The public got more curious if there was an exchange deal between the administration and the INC when the television news media aired a segment of De Lima, who was already an LP senatorial candidate, visiting the INC central office to seek the support of the sect in the elections. Although De Lima was politely received, she failed to get the INC nod. Her surprising win, placing last in the list of 12 successful senatorial candidates, did not erase the public’s curiosity.

De Lima refused to be interpellated by her colleagues right after she delivered her first privilege speech as a freshman senator, and she gave no reason for her refusal. However, after Manny Pacquiao, another freshman senator, delivered his first privilege speech on the death penalty, De Lima asked Pacquiao numerous questions, all obviously designed to reveal that Pacquiao knew nothing about constitutional law.

For one who asks a lot of questions, De Lima sure dislikes being questioned.

After getting settled in her new job, De Lima virtually proclaimed herself as President Duterte’s nemesis in the Senate, even if Duterte had not yet served a hundred days in office. By taking on the highest elective official of the land, De Lima was probably projecting herself as a crusader to make up for her having placed 12th in the Senate race. What hogwash!

Nonetheless, even before De Lima could gain a momentum in her probe, the ghosts of her past came back to haunt and discredit her.

First, De Lima is currently facing a separate investigation undertaken by the DoJ regarding anomalies in the national penitentiary which took place when she was still the justice secretary. Those anomalies pertain to the extraordinarily special treatment afforded by prison officials to the convicted drug lords, including air-conditioned spacious quarters, catered meals, and access to modern appliances, laptops, mobile phones, firearms, drugs, cash, and the like. President Duterte himself accused De Lima of receiving large sums of bribe money from the imprisoned drug lords.

Second, it has been alleged that De Lima’s personal driver is also her secret lover, and that her driver collected, on her behalf, the bribe money from the drug lords. A photograph of a large house in Pangasinan which De Lima supposedly gifted her driver appeared in the print media.

Unfortunately for her, De Lima’s ambivalent and seemingly equivocal denials have not done anything to dilute the public ridicule against her in the social media.
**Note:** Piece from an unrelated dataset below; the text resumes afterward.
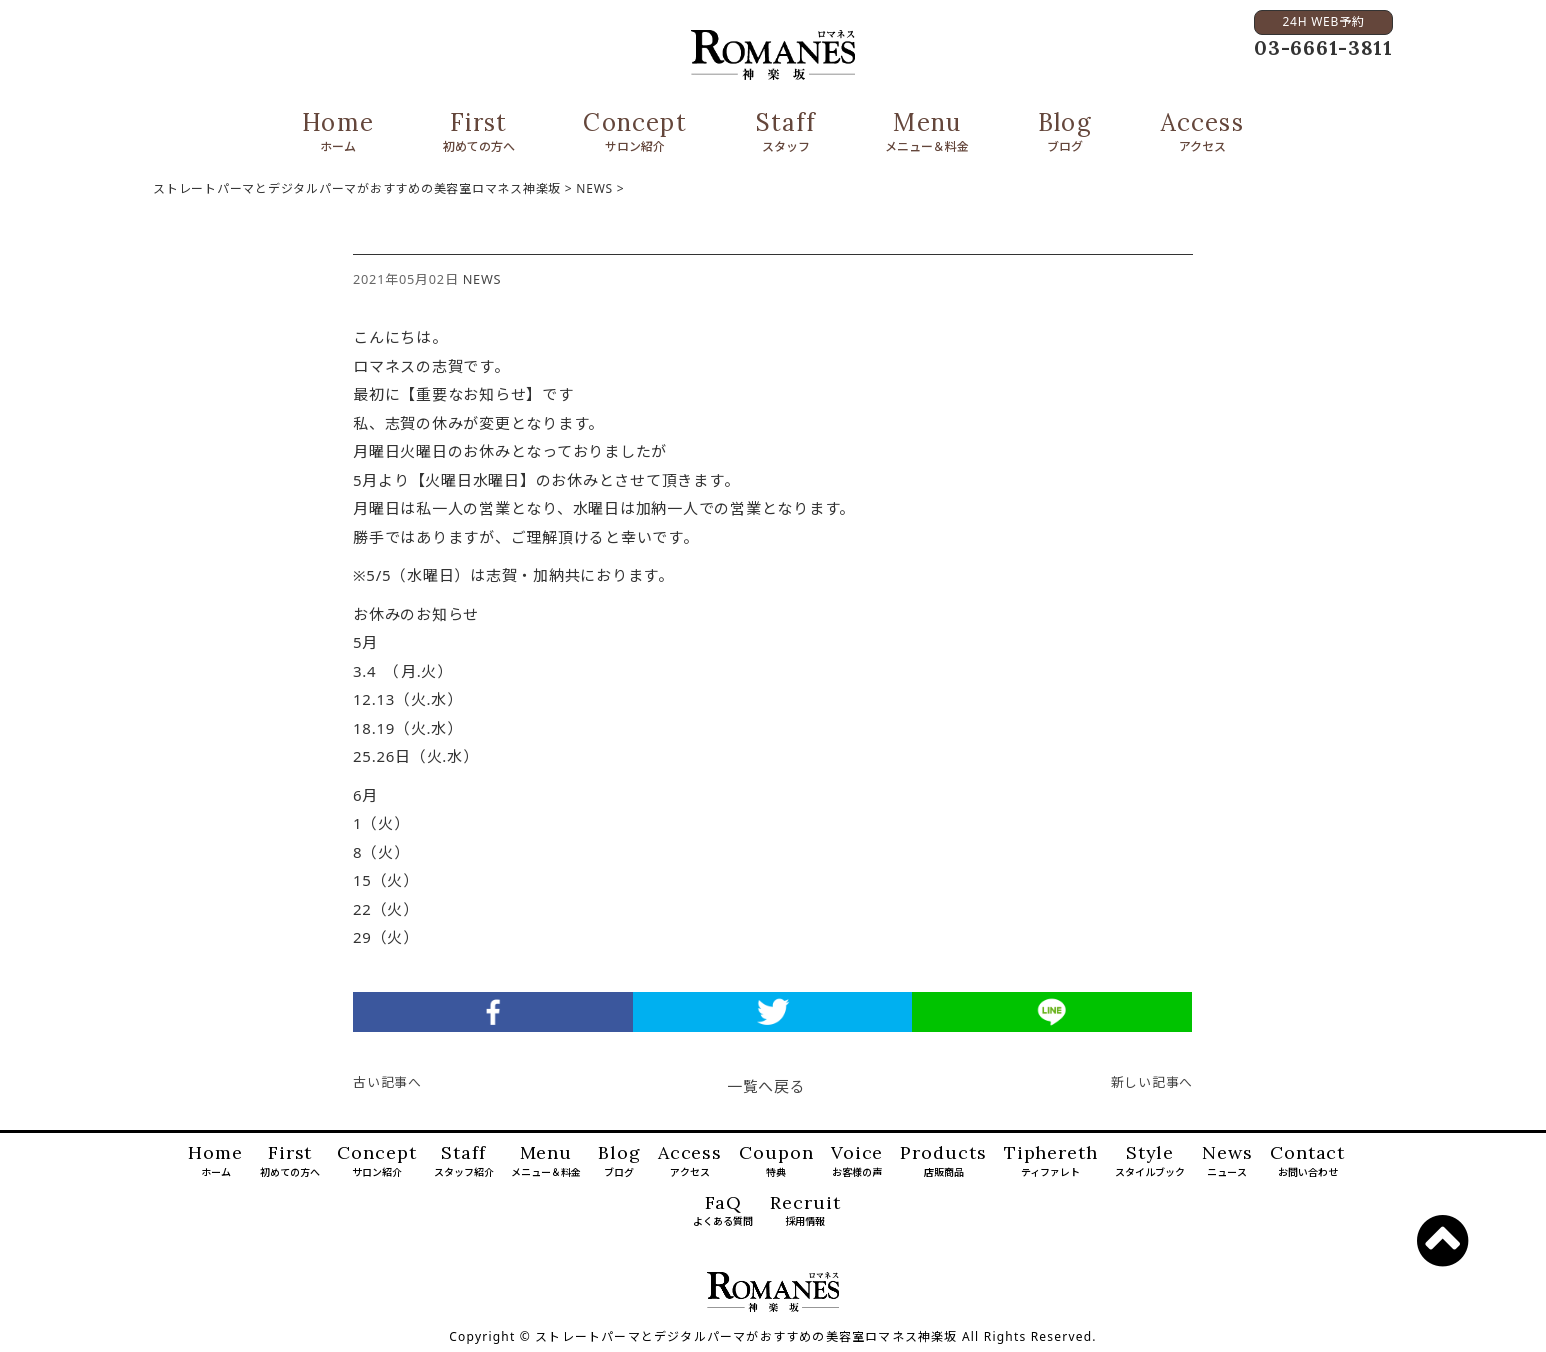  What do you see at coordinates (338, 133) in the screenshot?
I see `Home` at bounding box center [338, 133].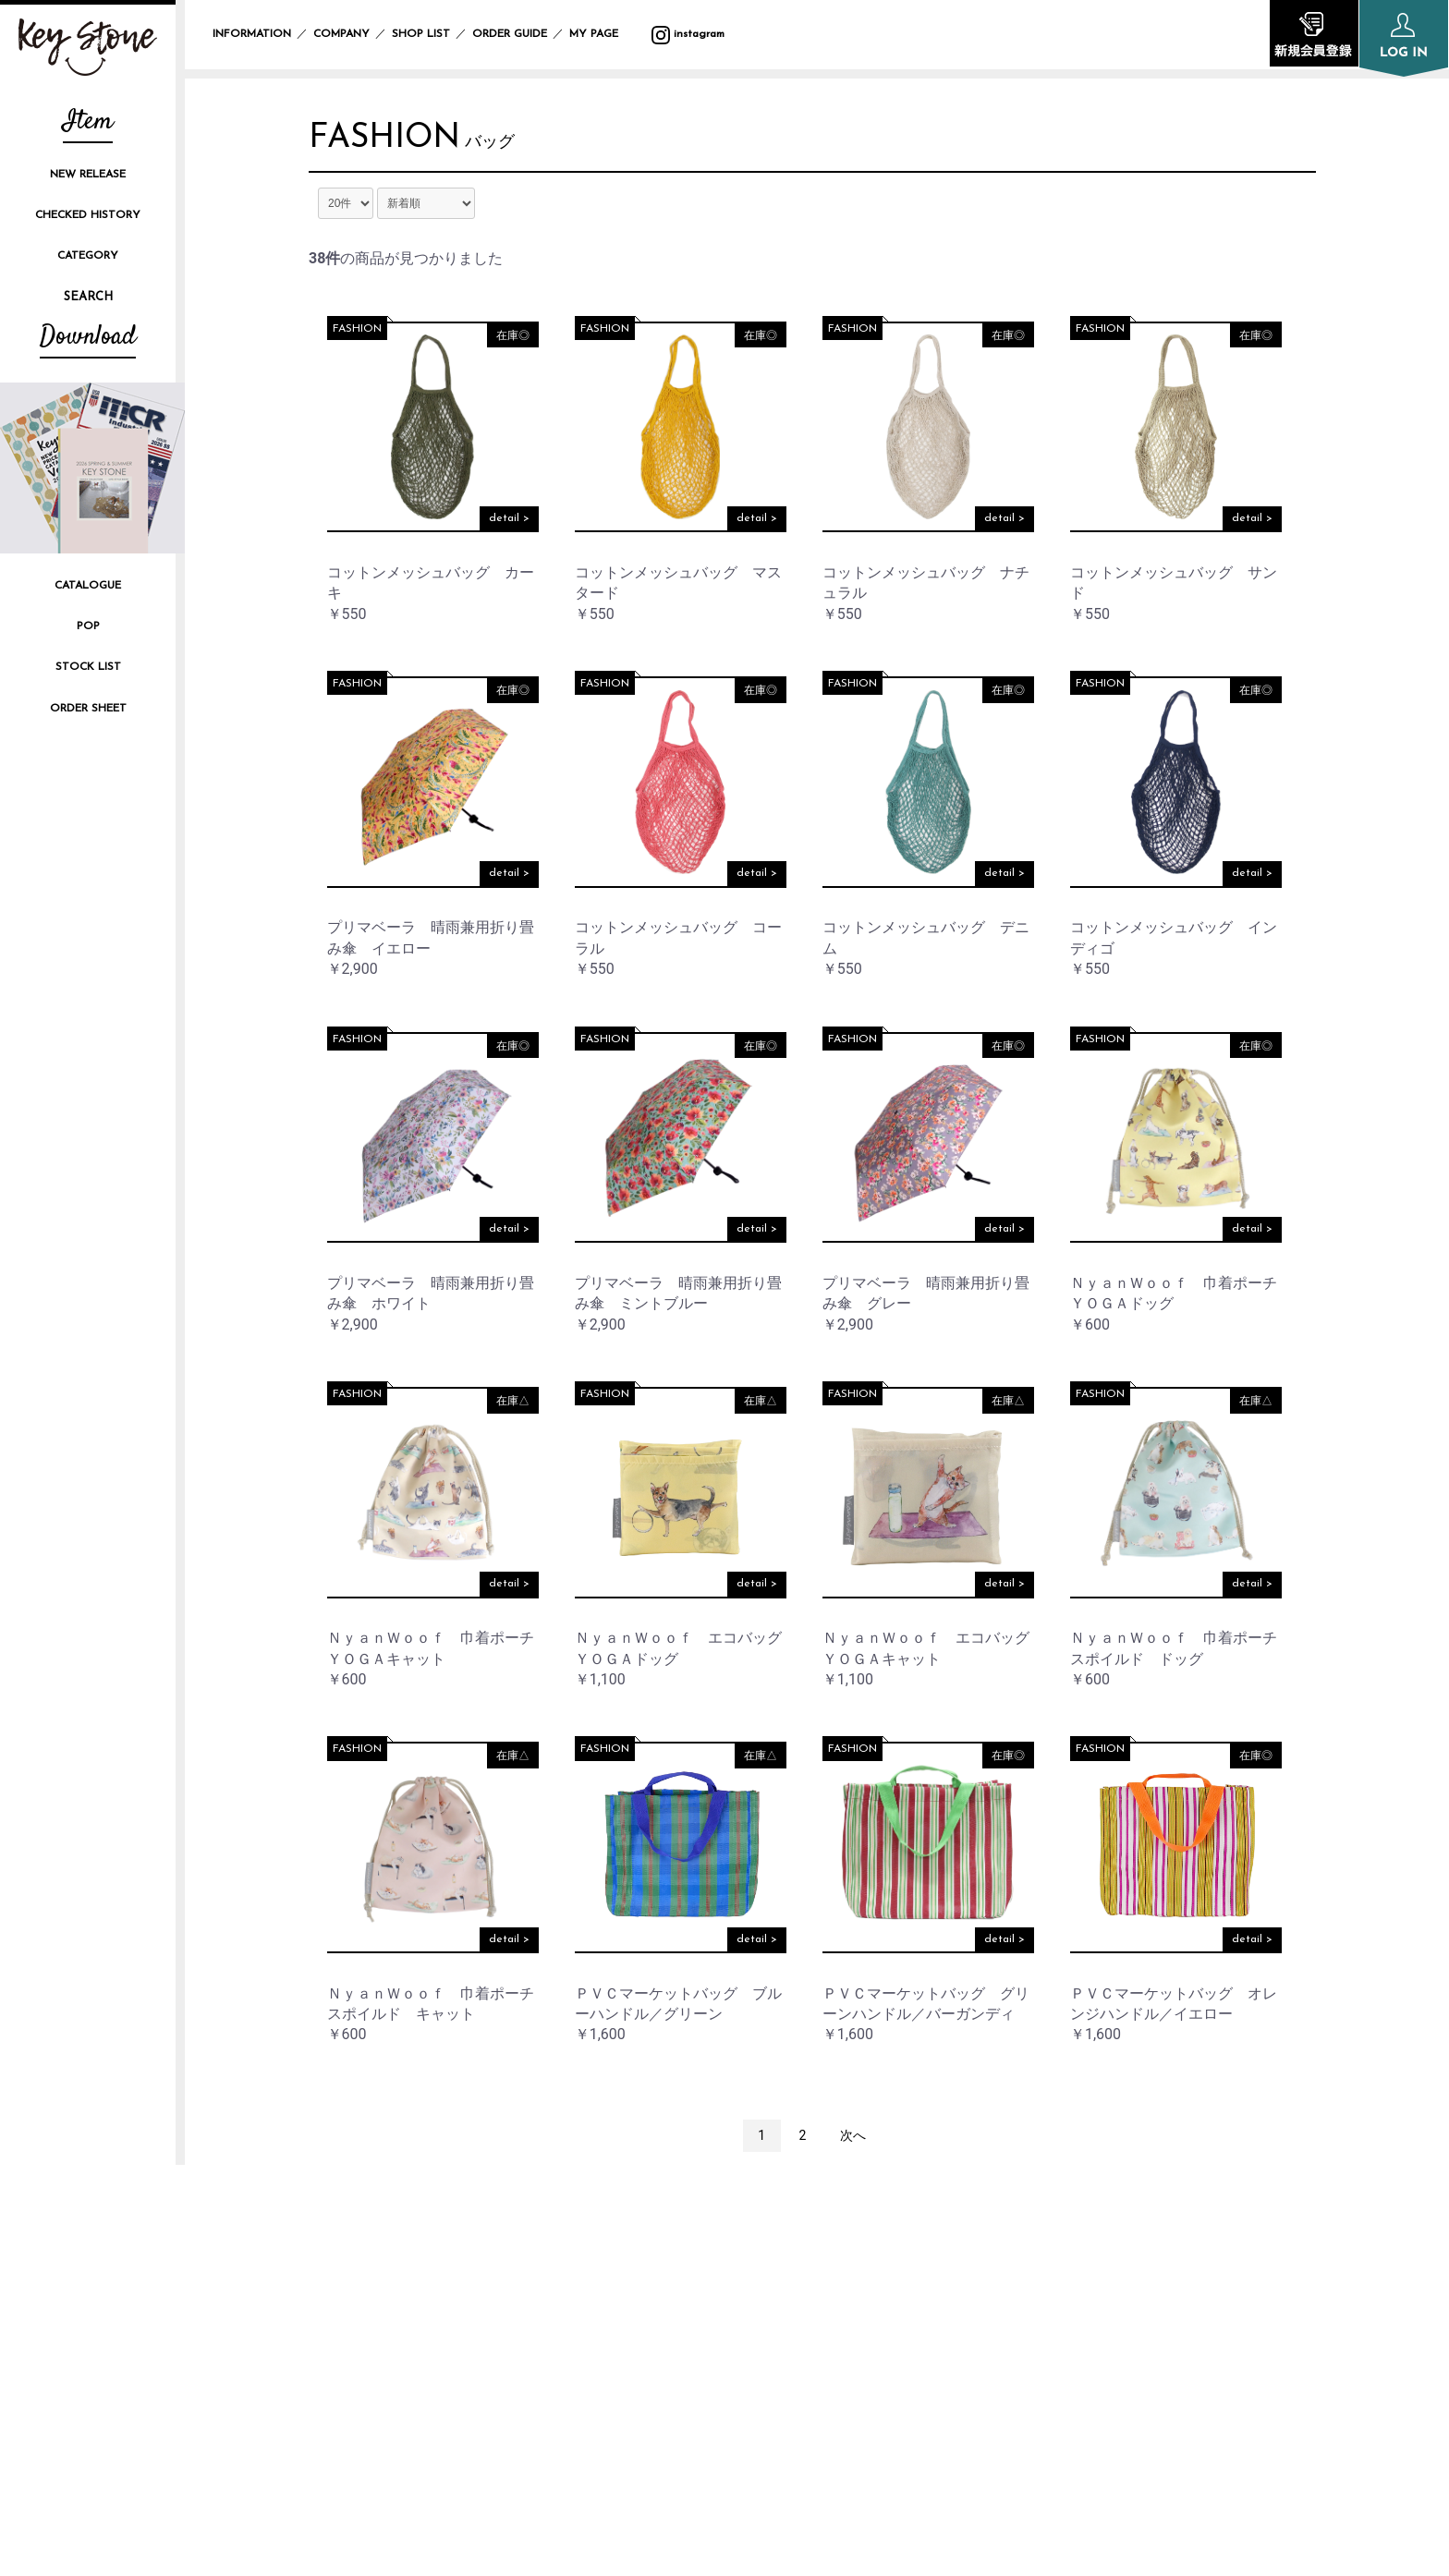  Describe the element at coordinates (421, 34) in the screenshot. I see `SHOP LIST` at that location.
To all intents and purposes, therefore, De Lima’s Senate probe was going nowhere on account of the credibility problems faced by De Lima herself. On one occasion, she was virtually labelled as damaged goods.

Last week, De Lima made full use of the weeklong lull in her Senate probe and produced a witness, Edgar Matobato, who claims to be a former member of the Davao Death Squad. Testifying in De Lima’s probe, Matobato attributed many deaths in Davao City to President Duterte when he was still the city mayor.

For whatever the testimony of Matobato is worth, its timing is awfully suspicious. What took De Lima so long to produce this surprise witness, considering that she had been chairman of the Commission on Human Rights and, after that, Justice Secretary for the longest time? If De Lima knew of Matobato back then, her delay in producing him in her probe suggests that she had been harboring a fugitive from justice. Now, if De Lima knew of Matobato only recently, then her overnight reliance on his anti-Duterte testimony is post-haste, self-serving, and reckless.

Allowing Matobato to testify in the Senate probe under such suspicious and anomalous circumstances, as De Lima has done, makes the Senate probe a farce, and increases the low regard thinking Filipinos have for the current Senate.